Personal information
- Date of birth: 18 January 1955 (age 70)
- Place of birth: Várpalota, Hungary
- Height: 1.89 m (6 ft 2 in)
- Position: Midfielder

Youth career
- 0000–1972: Úttörőstadion SC

Senior career*
- Years: Team / Apps / (Gls)
- 1972–1983: Ferencváros / 243 / (132)
- 1983–1988: Austria Wien / 120 / (81)
- Total:  / 363 / (213)

International career
- 1975–1985: Hungary / 70 / (32)

Managerial career
- 1990–1994: Ferencváros
- 1997–1999: Ferencváros
- 2014–2015: Hungary (assistant)

= Tibor Nyilasi =

Hungarian footballer and manager

Tibor Nyilasi (born 18 January 1955) is a Hungarian retired football player and manager. A midfielder, he signed with Ferencváros in 1972 and played there until transferring to Austria Wien in 1983. He made 70 appearances for the Hungary national team from 1975 to 1985, scoring 32 goals. He played in the 1978 FIFA World Cup (where he was sent off against Argentina) and the 1982 FIFA World Cup. After he retired as a player he was manager of Ferencváros. He has more recently also worked for the Hungarian Football Federation and is regularly appearing as a pundit on the Hungarian sports channel 'Sport TV'.

==Managerial career==
Nyilasi managed Ferencváros twice. The first spell was between 6 June 1990 and 30 June 1994. During this period, Ferencváros played 128 matches. Ferencváros won 73 matches, drew only 25 matches, and lost 30 games. On 18 August 1990, he managed Ferencváros for the first time in a 5–0 victory over arch rivals Újpest. During his first spell, Péter Lipcsei became a solid player. Ferencváros won the 1991–92 Nemzeti Bajnokság I season and the 1990–91 Magyar Kupa, 1992–93 Magyar Kupa, and the 1993–94 Magyar Kupa seasons with Nyilasi.

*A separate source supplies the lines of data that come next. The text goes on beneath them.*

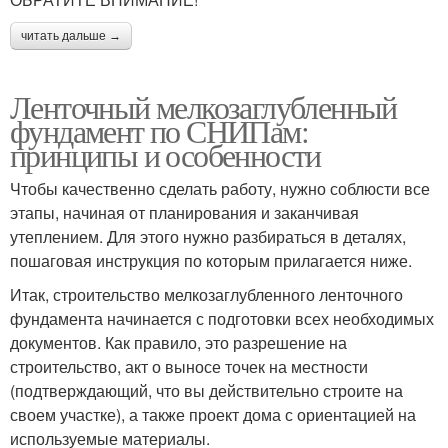
читать дальше →
Ленточный мелкозаглубленный
фундамент по СНИПам:
принципы и особенности
Чтобы качественно сделать работу, нужно соблюсти все
этапы, начиная от планирования и заканчивая
утеплением. Для этого нужно разбираться в деталях,
пошаговая инструкция по которым прилагается ниже.
Итак, строительство мелкозаглубленного ленточного
фундамента начинается с подготовки всех необходимых
документов. Как правило, это разрешение на
строительство, акт о выносе точек на местности
(подтверждающий, что вы действительно строите на
своем участке), а также проект дома с ориентацией на
используемые материалы.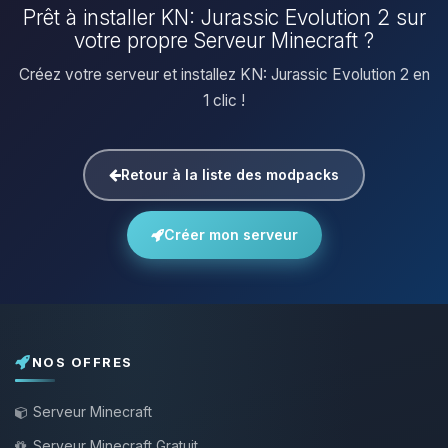
Prêt à installer KN: Jurassic Evolution 2 sur
votre propre Serveur Minecraft ?
Créez votre serveur et installez KN: Jurassic Evolution 2 en
1 clic !
Retour à la liste des modpacks
Créer mon serveur
NOS OFFRES
Serveur Minecraft
Serveur Minecraft Gratuit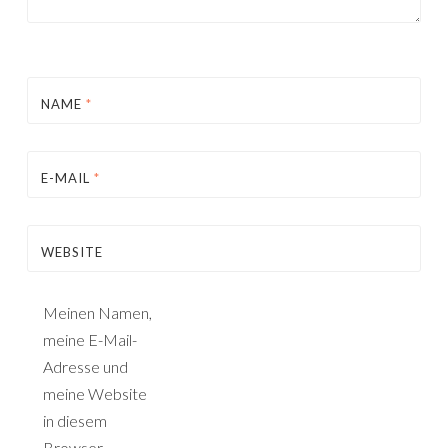
NAME
*
E-MAIL
*
WEBSITE
Meinen Namen,
meine E-Mail-
Adresse und
meine Website
in diesem
Browser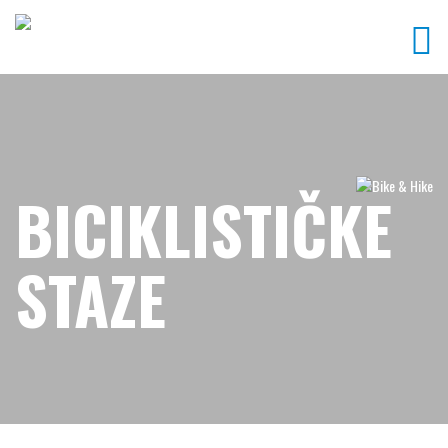
BICIKLISTIČKE
STAZE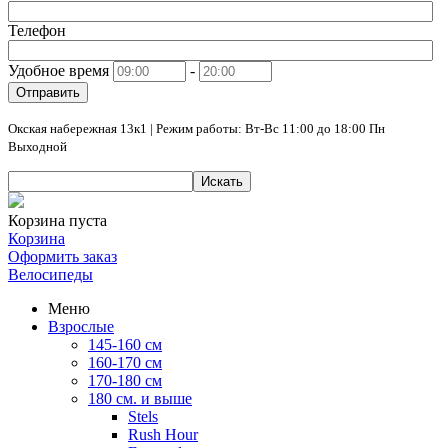
Телефон
Удобное время
-
Отправить
Окская набережная 13к1 | Режим работы: Вт-Вс 11:00 до 18:00 Пн
Выходной
Искать
Корзина пуста
Корзина
Оформить заказ
Велосипеды
Меню
Взрослые
145-160 см
160-170 см
170-180 см
180 см. и выше
Stels
Rush Hour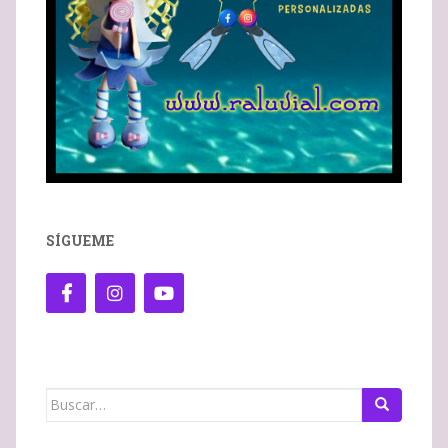
SÍGUEME
Buscar: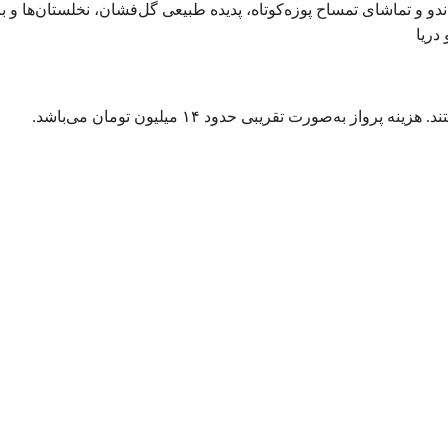
و تماشای تمساح پوزه‌کوتاه، پدیده طبیعی گل‌فشان، نخلستان‌ها و با
دریا
ز به‌صورت تقریبی حدود ۱۴ میلیون تومان می‌باشد.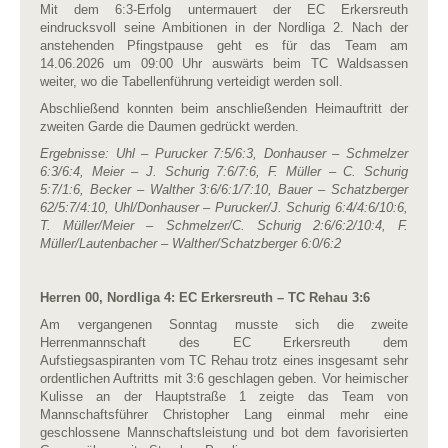
Mit dem 6:3-Erfolg untermauert der EC Erkersreuth
eindrucksvoll seine Ambitionen in der Nordliga 2. Nach der
anstehenden Pfingstpause geht es für das Team am
14.06.2026 um 09:00 Uhr auswärts beim TC Waldsassen
weiter, wo die Tabellenführung verteidigt werden soll.
Abschließend konnten beim anschließenden Heimauftritt der
zweiten Garde die Daumen gedrückt werden.
Ergebnisse:
Uhl – Purucker 7:5/6:3, Donhauser – Schmelzer
6:3/6:4, Meier – J. Schurig 7:6/7:6, F. Müller – C. Schurig
5:7/1:6, Becker – Walther 3:6/6:1/7:10, Bauer – Schatzberger
62/5:7/4:10,
Uhl/Donhauser – Purucker/J. Schurig 6:4/4:6/10:6,
T. Müller/Meier – Schmelzer/C. Schurig 2:6/6:2/10:4, F.
Müller/Lautenbacher – Walther/Schatzberger 6:0/6:2
Herren 00, Nordliga 4: EC Erkersreuth – TC Rehau 3:6
Am vergangenen Sonntag musste sich die zweite
Herrenmannschaft des EC Erkersreuth dem
Aufstiegsaspiranten vom TC Rehau trotz eines insgesamt sehr
ordentlichen Auftritts mit 3:6 geschlagen geben. Vor heimischer
Kulisse an der Hauptstraße 1 zeigte das Team von
Mannschaftsführer Christopher Lang einmal mehr eine
geschlossene Mannschaftsleistung und bot dem favorisierten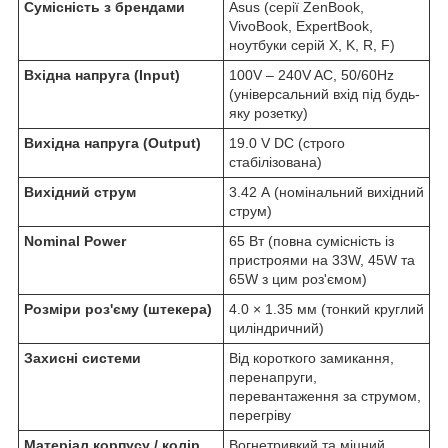
Сумісність з брендами
Asus (серії ZenBook,
VivoBook, ExpertBook,
ноутбуки серій X, K, R, F)
Вхідна напруга (Input)
100V – 240V AC, 50/60Hz
(універсальний вхід під будь-
яку розетку)
Вихідна напруга (Output)
19.0 V DC (строго
стабілізована)
Вихідний струм
3.42 А (номінальний вихідний
струм)
Nominal Power
65 Вт (повна сумісність із
пристроями на 33W, 45W та
65W з цим роз'ємом)
Розміри роз'єму (штекера)
4.0 × 1.35 мм (тонкий круглий
циліндричний)
Захисні системи
Від короткого замикання,
перенапруги,
перевантаження за струмом,
перегріву
Матеріал корпусу / колір
Вогнетривкий та міцний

His second spell started on 10 June 1997 and finished 17 December 1998.

==Personal life==
In April 2025, he had a cardiac surgery in Budapest.

==Career statistics==
Scores and results list Hungary's goal tally first, score column indicates score after each Nyilasi goal.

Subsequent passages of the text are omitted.